ADNAN ÖZYALÇINER: İNSANLIĞA KARŞI İŞLENMİŞ HİÇBİR SUÇ ZAMAN AŞIMINA UĞRATILAMAZ
Türkiye Yazarlar Sendikası Genel Başkanı Adnan Özyalçıner de konuşmasında şunları söyledi:
“30 yıl oldu. Anayasal haklarına dayanarak serbestçe düşünüp yazanları, söyleyenleri, din, dil, ırk ayrılığı bilmeyenleri düşüncelerini özgürce açıklamak isteyince acımasızca yaktılar. Yakmakla kalmadılar 33 güzelim canın hesabını sormadılar, sordurmadılar. Suçluları cezalandırmayı bugüne kadar sürdürdükleri mahkemelerle engellediler. Sonuçta zaman aşımına uğrattılar. Oysa insanlığa karşı işlenmiş hiçbir suç zaman aşımına uğratılamaz. Biliyorsunuz düşünce ve ifade özgürlüğü engellendikçe insan hak ve özgürlüklerinden söz etmek de yasak kapsamı içine alınıyor. Gazeteci, yazar, sanatçı ve aydınlar olarak son bir kez daha uyarmak istiyoruz: İşlenen bir insanlık suçudur. İnsanlık suçu zaman aşımına uğratılamaz. Bu hain saldırının zaman aşımına uğramasına göz yumanlar, suçu işleyenler kadar suçludur.”
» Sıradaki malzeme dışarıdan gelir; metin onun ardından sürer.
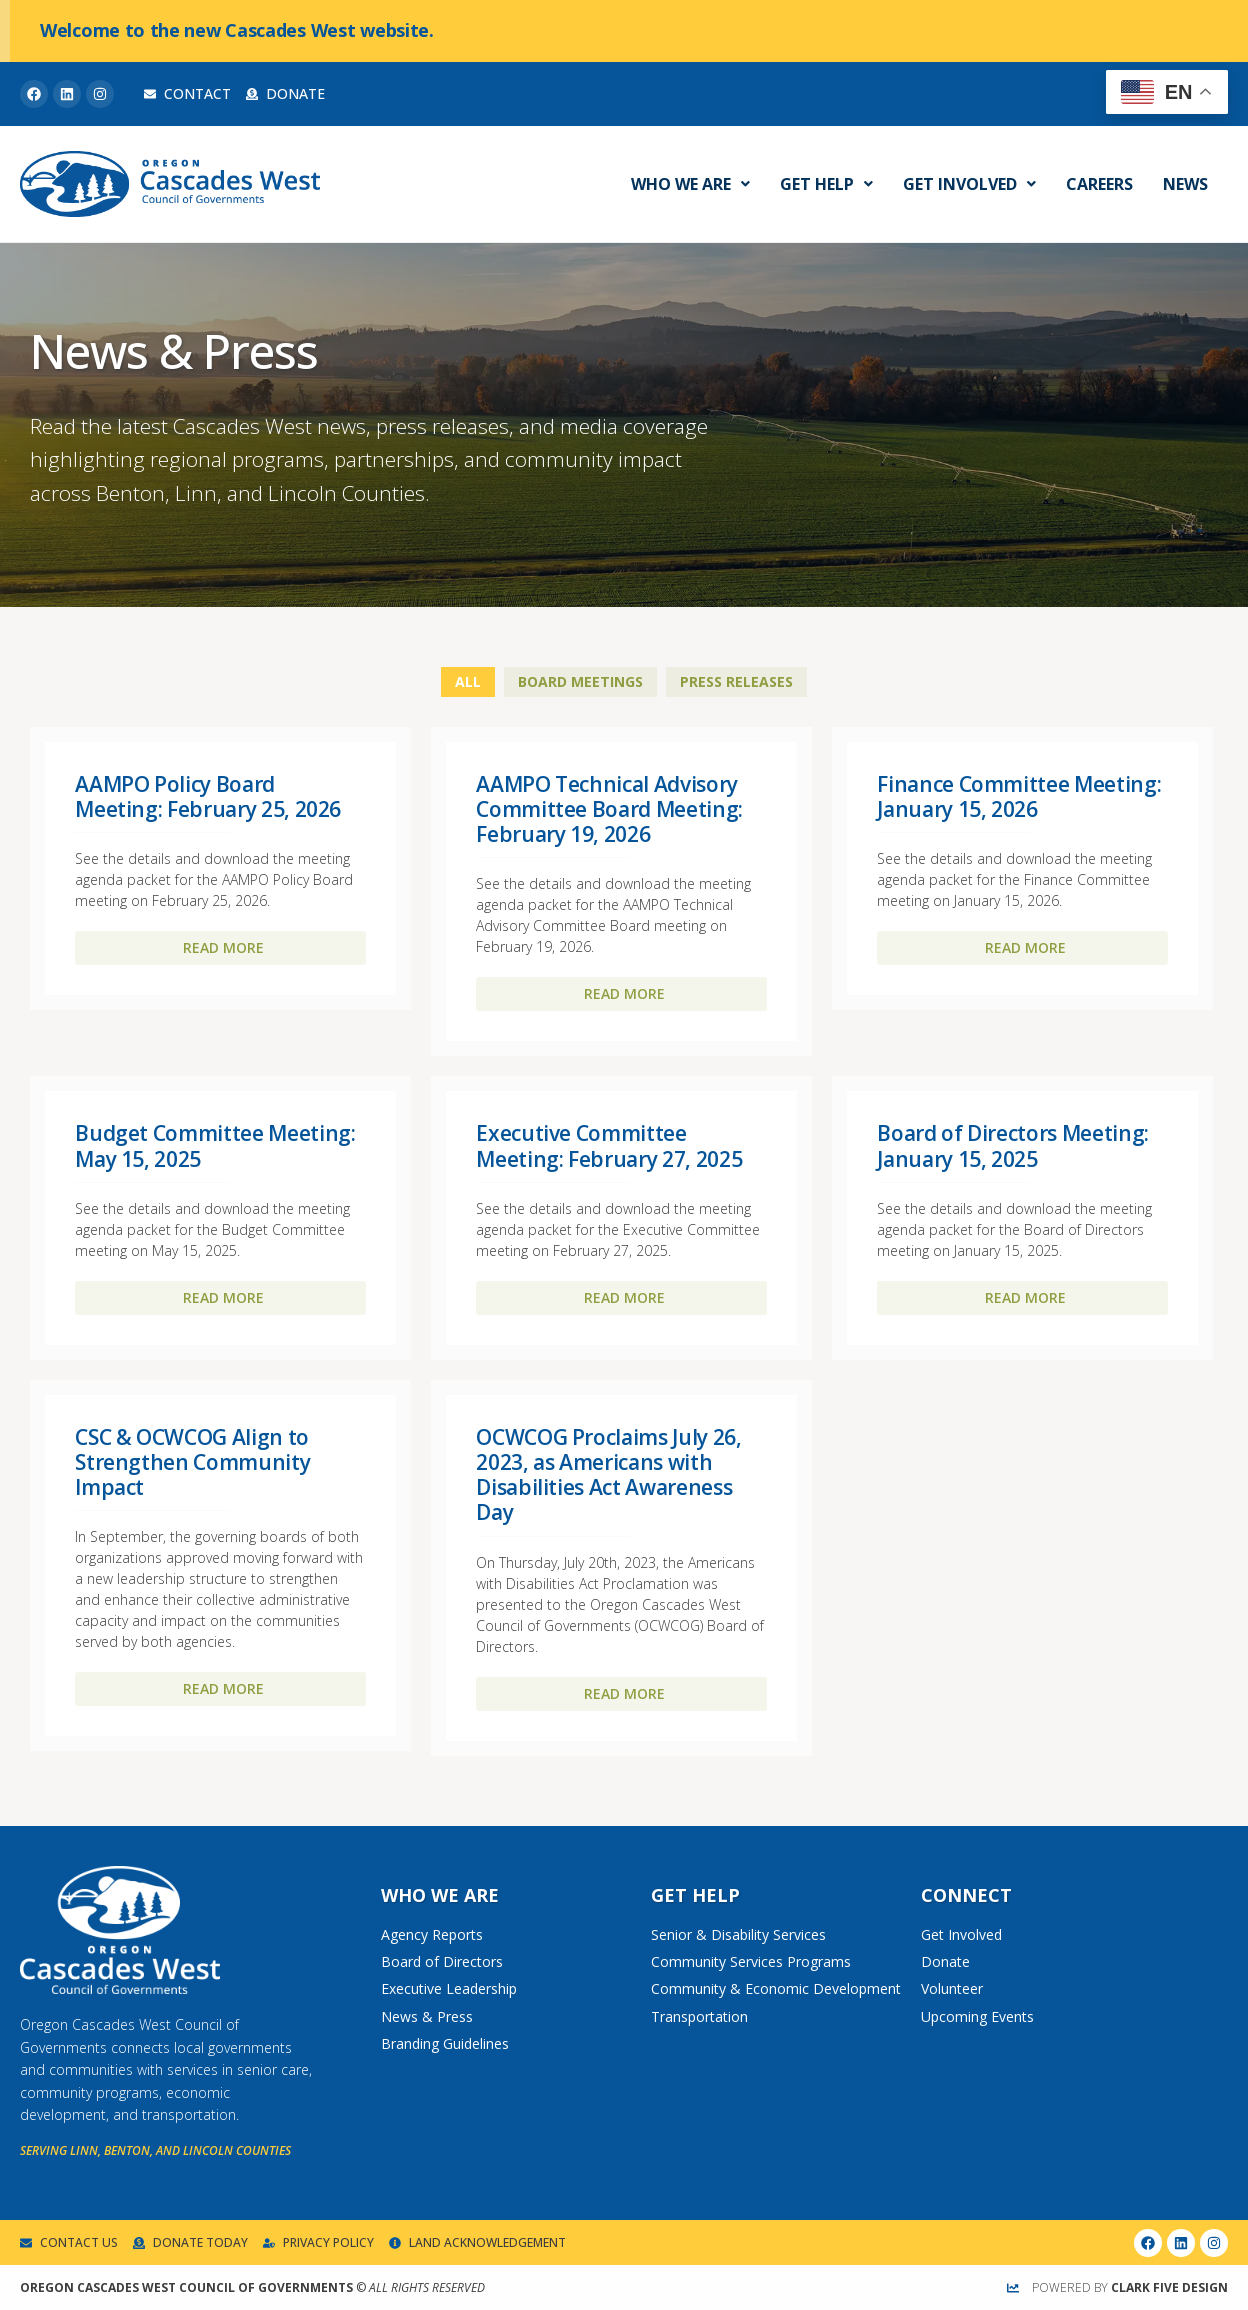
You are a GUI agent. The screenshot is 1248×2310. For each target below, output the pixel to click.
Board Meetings (580, 681)
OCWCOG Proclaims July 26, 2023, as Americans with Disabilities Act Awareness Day (608, 1475)
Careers (1099, 184)
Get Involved (969, 184)
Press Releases (736, 681)
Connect (966, 1895)
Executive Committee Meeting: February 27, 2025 (609, 1145)
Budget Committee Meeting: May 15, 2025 (215, 1145)
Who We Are (690, 184)
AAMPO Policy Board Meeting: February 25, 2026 (208, 796)
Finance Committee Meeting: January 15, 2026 (1019, 796)
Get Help (826, 184)
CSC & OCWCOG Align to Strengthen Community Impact (192, 1462)
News (1185, 184)
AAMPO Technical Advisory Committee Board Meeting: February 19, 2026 (609, 809)
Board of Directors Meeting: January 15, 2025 (1013, 1145)
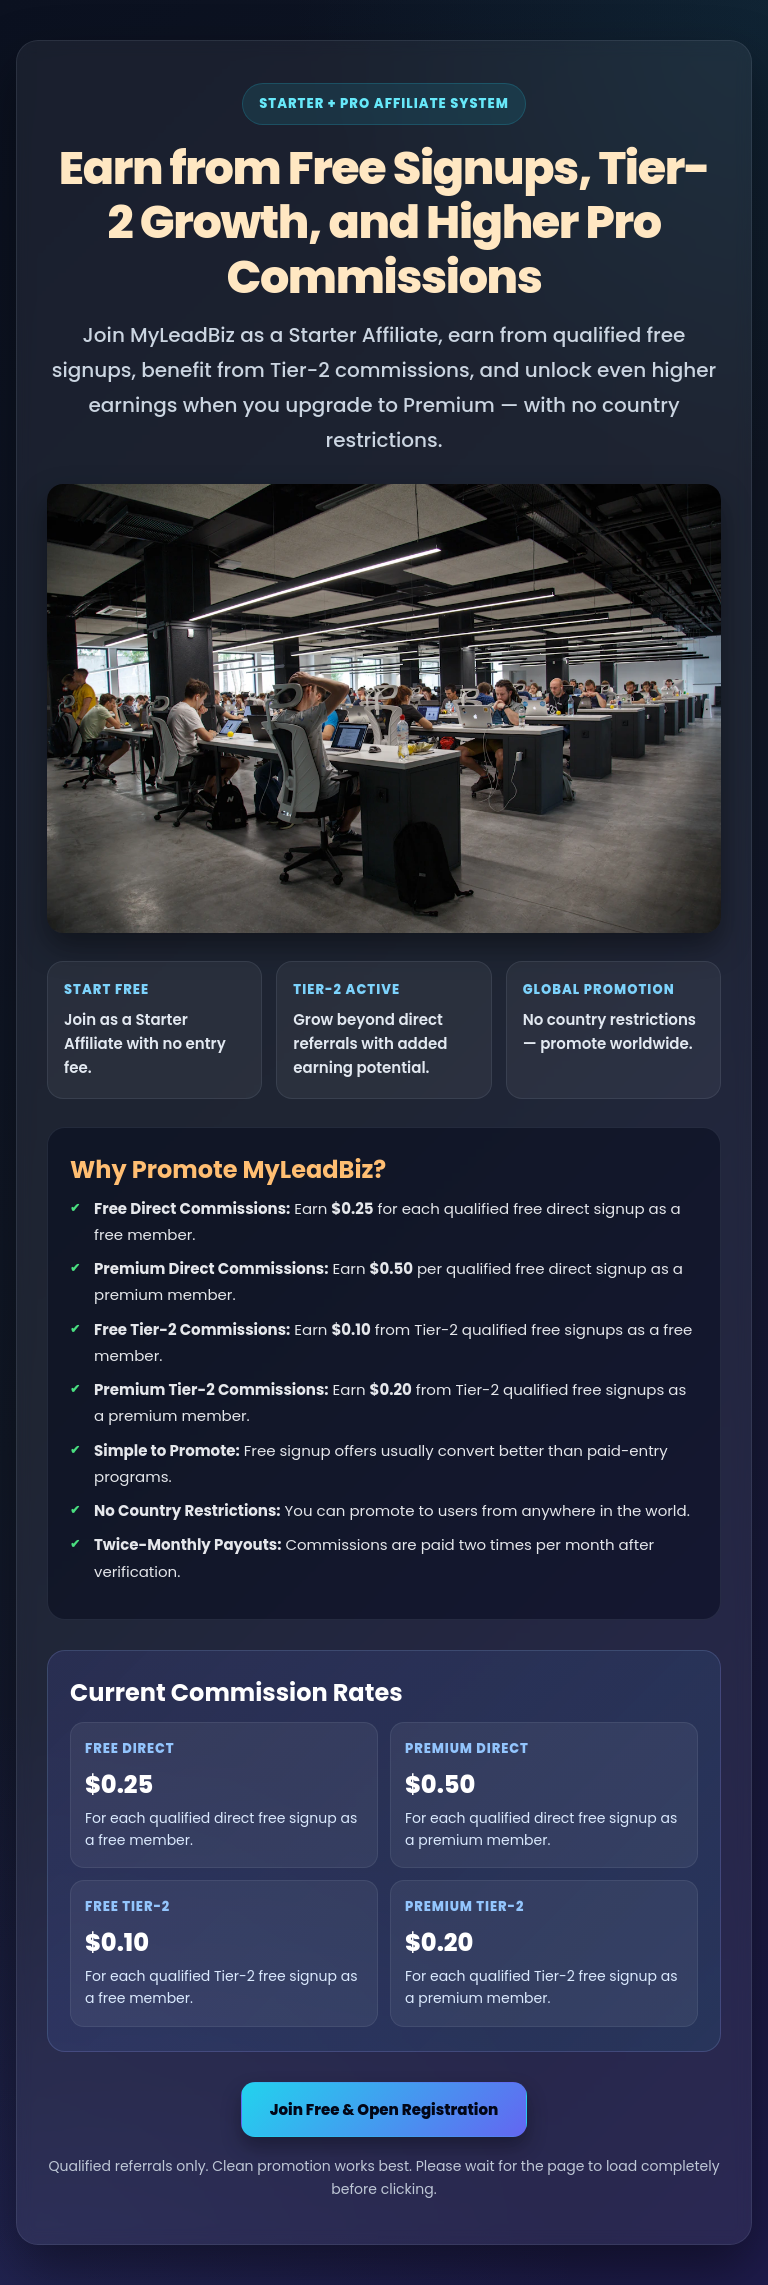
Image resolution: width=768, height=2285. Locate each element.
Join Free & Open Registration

Moderatörlüğünü Türkiye Yazarlar Sendikası 2. Başkanı Mustafa Köz’ün üstlendiği toplantıya konuşmacı olarak TGC Genel Sekreteri Sibel Güneş, PEN Yazarlar Derneği 2.Başkanı Halil İbrahim Özcan ve Türkiye Yazarlar Sendikası Yönetim Kurulu Üyesi Kamil Tekin Sürek katıldı.
MUSTAFA KÖZ: SİVAS KATLİAMINI ASLA UNUTMAMALIYIZ
Moderatör TYS 2. Başkanı Mustafa Köz zamanın bellekten yapıldığını hatırlatarak “Toplumsal yıkımlar asla unutulamaz, unutulmamalıdır bu toplantının konusu da budur. Sivas katliamını asla unutmamalıyız. Cumartesi anneleri söz söyleme özgürlüğünü kullanıyorlar. Ama etraflarını sararak, ya da adliyenin etrafını sararak ülke toplu bir gözaltına sokuluyor ne yazık ki. Evrensel hukukun ülkemizde de işlemesi gerekiyor. Bu olmayınca sürekli ihlallerle karşılaşıyoruz. Sivas katliamı insanlık suçudur. Asla zaman aşımı olmamalıdır” dedi.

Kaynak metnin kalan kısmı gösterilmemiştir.